Trailing close behind the Energy Corridor is the Southwest Freeway submarket absorbing 128,541 sf; Katy Freeway submarket, 74,699 sf; and Greenway Plaza, 74,499 sf. Much of the action in leasing this quarter has been in suburban class A product, says Criner.

Key leases for the Energy Corridor were BP Amoco’s 65,391-sf spot at Three Westlake Park; Aker Group’s 48,954 sf at Woodbranch Plaza II; and the CoFlexip and Akor lease of 47,486 sf at Woodbranch Plaza I.

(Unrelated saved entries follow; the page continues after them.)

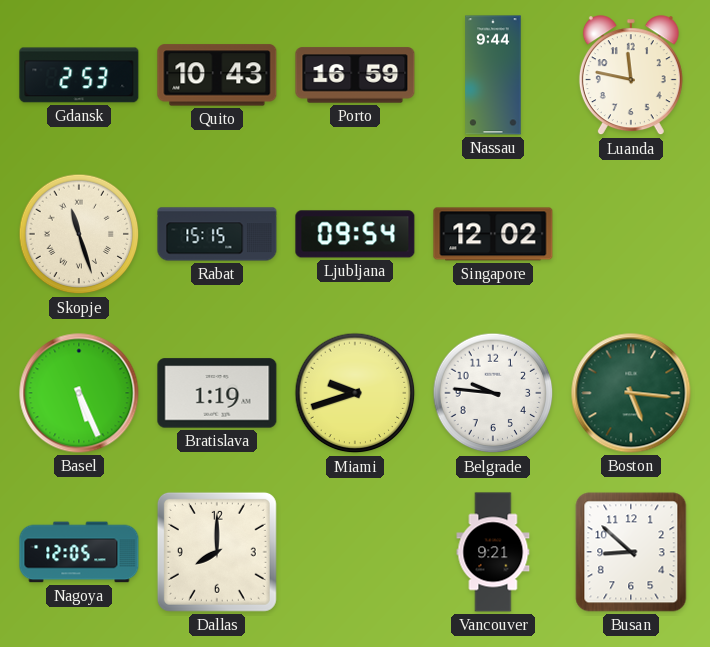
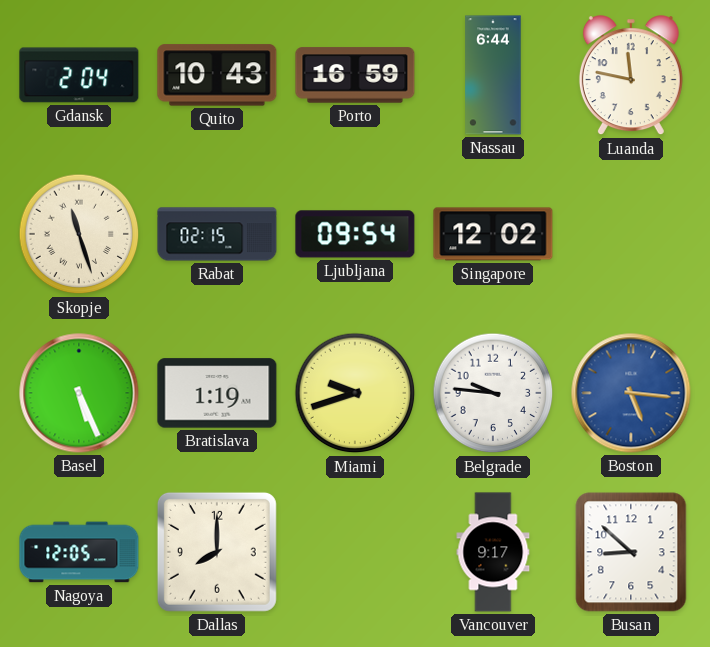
Gdansk: 2:53 -> 2:04
Nassau: 9:44 -> 6:44
Rabat: 15:15 -> 02:15
Boston dial: green -> blue
Vancouver: 9:21 -> 9:17
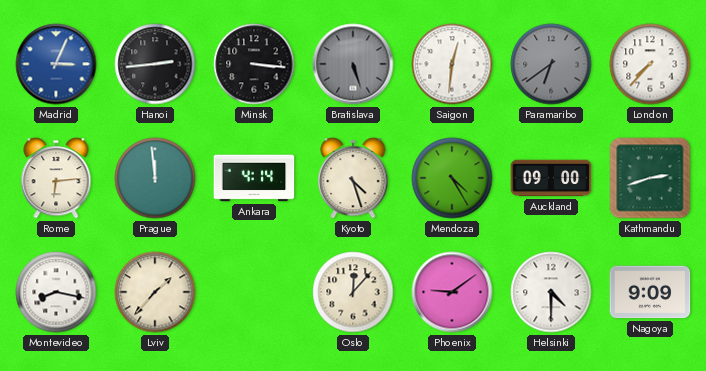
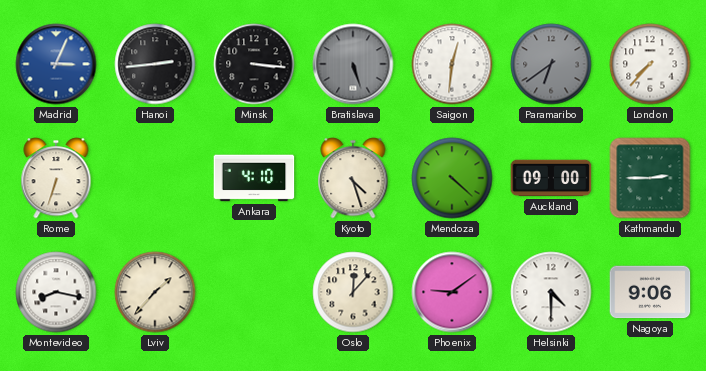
Rome: 6:14 -> 6:33
Prague: 11:59 -> none
Ankara: 4:14 -> 4:10
Mendoza: 4:25 -> 4:22
Kathmandu: 2:42 -> 2:45
Nagoya: 9:09 -> 9:06
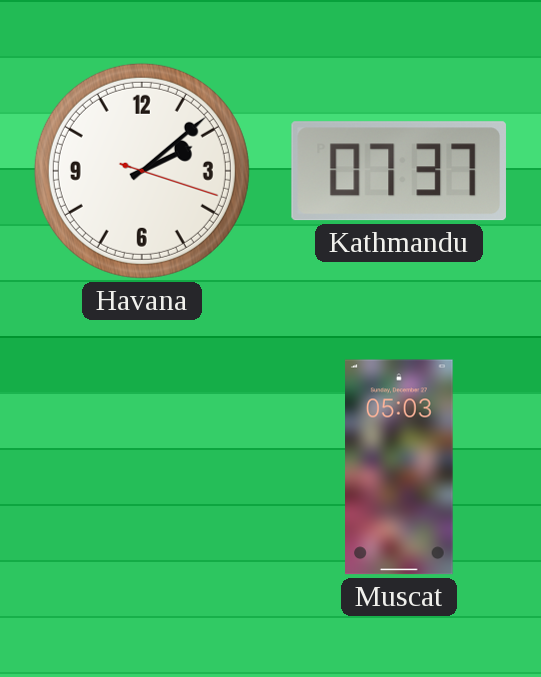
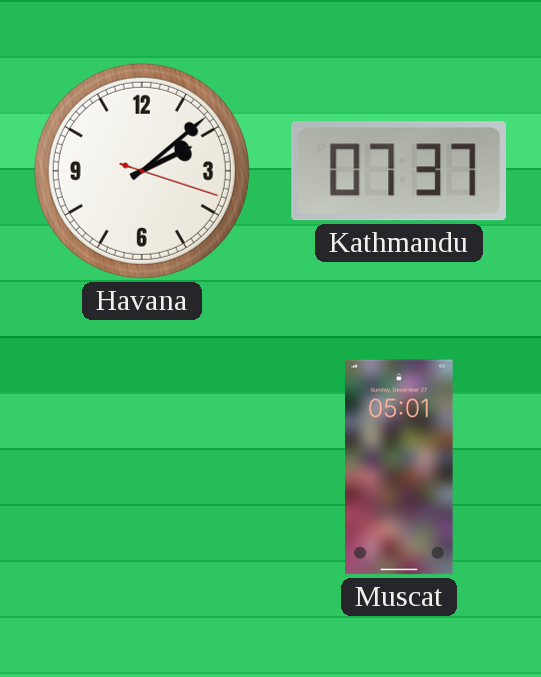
Muscat: 05:03 -> 05:01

Energy Corridor rent hiked 6 cents per sf for class A space, taking the bottom line to $24.21 per sf and making it the highest rental rate of the suburban markets. The submarket is bearing an 8.3% vacancy, which is the lowest since fourth quarter 1998. Criner credits the strength of energy and engineering firms with the submarket’s vibrancy in the last quarter.

The CBD still needs to take heed of market conditions, says Criner, who issued another warning about its negative absorption. Rental rates have jumped 15% in the past two years. It can’t continue, Criner says, particularly as more companies opt for suburban product. Third quarter rent averages $27.21 per sf for class A, while the CBD is reflecting an average of $17.71 per sf for all three of its classes. Meanwhile, the CBD is bearing the burden of an 8.9% vacancy rate.

The coming years will bring 2.4 million sf to market in the CBD as its giant tenants head to new facilities. The relocations could further weaken the downtown market. “Citywide we’ve avoided overbuilding,” he says, “but a cyclical downturn in demand is an increasingly likely prospect–and downtown could be vulnerable.